In the entries below, how many lines hold the word "посадки"? Answer with the number only.

• Data for analysis:

= = = = = = =

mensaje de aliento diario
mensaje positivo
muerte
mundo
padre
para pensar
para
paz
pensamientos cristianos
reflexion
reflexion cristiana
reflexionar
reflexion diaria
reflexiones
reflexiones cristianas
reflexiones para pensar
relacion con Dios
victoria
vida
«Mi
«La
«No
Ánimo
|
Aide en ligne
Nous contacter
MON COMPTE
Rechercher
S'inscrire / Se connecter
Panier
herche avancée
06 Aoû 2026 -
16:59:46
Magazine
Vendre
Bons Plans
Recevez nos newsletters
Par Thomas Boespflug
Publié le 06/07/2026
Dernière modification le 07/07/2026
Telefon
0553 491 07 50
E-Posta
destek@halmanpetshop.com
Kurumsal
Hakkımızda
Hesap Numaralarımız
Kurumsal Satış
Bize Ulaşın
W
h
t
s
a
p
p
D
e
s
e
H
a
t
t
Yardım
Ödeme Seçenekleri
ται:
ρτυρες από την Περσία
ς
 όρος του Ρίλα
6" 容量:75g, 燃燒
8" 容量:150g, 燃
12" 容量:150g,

= = = = = = =

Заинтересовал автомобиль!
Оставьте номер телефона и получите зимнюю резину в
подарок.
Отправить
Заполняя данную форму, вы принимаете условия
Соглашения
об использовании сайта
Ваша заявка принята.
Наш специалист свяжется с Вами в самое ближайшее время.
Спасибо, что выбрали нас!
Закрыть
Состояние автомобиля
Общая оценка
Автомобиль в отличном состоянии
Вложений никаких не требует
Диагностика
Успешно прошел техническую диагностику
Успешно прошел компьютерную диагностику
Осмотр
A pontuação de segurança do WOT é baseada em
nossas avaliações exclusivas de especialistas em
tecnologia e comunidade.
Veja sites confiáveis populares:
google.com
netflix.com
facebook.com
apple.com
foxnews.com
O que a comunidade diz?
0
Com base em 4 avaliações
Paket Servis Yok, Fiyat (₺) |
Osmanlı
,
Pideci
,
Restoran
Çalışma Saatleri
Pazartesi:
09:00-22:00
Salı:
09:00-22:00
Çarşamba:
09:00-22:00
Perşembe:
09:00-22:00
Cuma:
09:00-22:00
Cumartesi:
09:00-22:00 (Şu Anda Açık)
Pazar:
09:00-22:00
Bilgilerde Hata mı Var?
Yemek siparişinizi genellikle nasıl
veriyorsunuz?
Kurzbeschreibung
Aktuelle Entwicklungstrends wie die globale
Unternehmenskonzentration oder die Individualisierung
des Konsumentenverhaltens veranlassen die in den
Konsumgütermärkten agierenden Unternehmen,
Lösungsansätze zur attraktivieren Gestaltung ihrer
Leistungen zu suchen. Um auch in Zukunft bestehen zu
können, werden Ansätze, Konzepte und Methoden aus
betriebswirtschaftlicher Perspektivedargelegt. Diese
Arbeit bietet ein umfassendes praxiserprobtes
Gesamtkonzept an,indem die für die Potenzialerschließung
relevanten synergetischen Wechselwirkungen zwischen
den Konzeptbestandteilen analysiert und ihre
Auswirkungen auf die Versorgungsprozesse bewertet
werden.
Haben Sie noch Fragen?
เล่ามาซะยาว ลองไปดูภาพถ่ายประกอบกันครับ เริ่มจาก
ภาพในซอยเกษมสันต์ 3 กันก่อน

= = = = = = =

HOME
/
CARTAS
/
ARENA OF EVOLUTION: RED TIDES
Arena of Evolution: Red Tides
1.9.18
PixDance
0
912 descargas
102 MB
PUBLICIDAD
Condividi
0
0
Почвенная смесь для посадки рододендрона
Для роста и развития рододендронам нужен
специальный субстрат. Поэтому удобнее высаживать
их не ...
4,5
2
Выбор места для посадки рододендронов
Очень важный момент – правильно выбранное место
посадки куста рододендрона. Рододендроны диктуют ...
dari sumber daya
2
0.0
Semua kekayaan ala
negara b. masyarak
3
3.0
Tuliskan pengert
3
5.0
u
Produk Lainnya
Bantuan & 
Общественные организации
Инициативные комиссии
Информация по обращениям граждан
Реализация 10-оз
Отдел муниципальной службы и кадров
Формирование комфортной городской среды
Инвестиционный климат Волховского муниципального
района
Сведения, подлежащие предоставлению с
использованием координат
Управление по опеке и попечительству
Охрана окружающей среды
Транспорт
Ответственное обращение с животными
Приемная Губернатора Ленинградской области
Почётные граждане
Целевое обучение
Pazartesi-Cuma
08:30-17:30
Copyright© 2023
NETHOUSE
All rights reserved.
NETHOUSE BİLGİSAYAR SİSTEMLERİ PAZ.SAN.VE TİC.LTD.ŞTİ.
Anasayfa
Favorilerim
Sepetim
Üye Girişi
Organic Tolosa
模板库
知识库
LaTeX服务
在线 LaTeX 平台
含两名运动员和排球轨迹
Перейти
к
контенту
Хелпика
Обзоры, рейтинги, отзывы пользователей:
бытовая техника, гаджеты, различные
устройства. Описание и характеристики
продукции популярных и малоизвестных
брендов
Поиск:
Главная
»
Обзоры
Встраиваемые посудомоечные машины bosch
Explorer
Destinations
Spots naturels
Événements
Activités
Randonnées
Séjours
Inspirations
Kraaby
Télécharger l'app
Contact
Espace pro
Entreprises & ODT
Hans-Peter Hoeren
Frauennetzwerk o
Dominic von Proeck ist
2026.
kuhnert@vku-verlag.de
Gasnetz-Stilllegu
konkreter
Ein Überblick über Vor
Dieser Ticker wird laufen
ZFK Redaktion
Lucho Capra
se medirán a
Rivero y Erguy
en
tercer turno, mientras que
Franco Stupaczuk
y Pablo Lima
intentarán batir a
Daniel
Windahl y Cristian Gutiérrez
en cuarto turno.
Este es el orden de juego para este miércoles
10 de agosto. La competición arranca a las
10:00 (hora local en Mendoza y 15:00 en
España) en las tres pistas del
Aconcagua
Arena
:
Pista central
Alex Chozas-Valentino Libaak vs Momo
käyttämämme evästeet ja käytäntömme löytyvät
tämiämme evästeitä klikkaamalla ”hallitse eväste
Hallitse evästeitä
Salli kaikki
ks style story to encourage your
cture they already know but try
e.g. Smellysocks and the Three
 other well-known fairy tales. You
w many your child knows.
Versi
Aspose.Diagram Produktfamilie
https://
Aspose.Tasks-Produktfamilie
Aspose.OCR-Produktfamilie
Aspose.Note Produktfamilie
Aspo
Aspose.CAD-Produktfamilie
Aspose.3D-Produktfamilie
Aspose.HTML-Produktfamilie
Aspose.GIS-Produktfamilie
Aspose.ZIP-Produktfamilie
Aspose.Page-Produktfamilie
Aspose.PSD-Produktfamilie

= = = = = = =

• Answer for the task: 3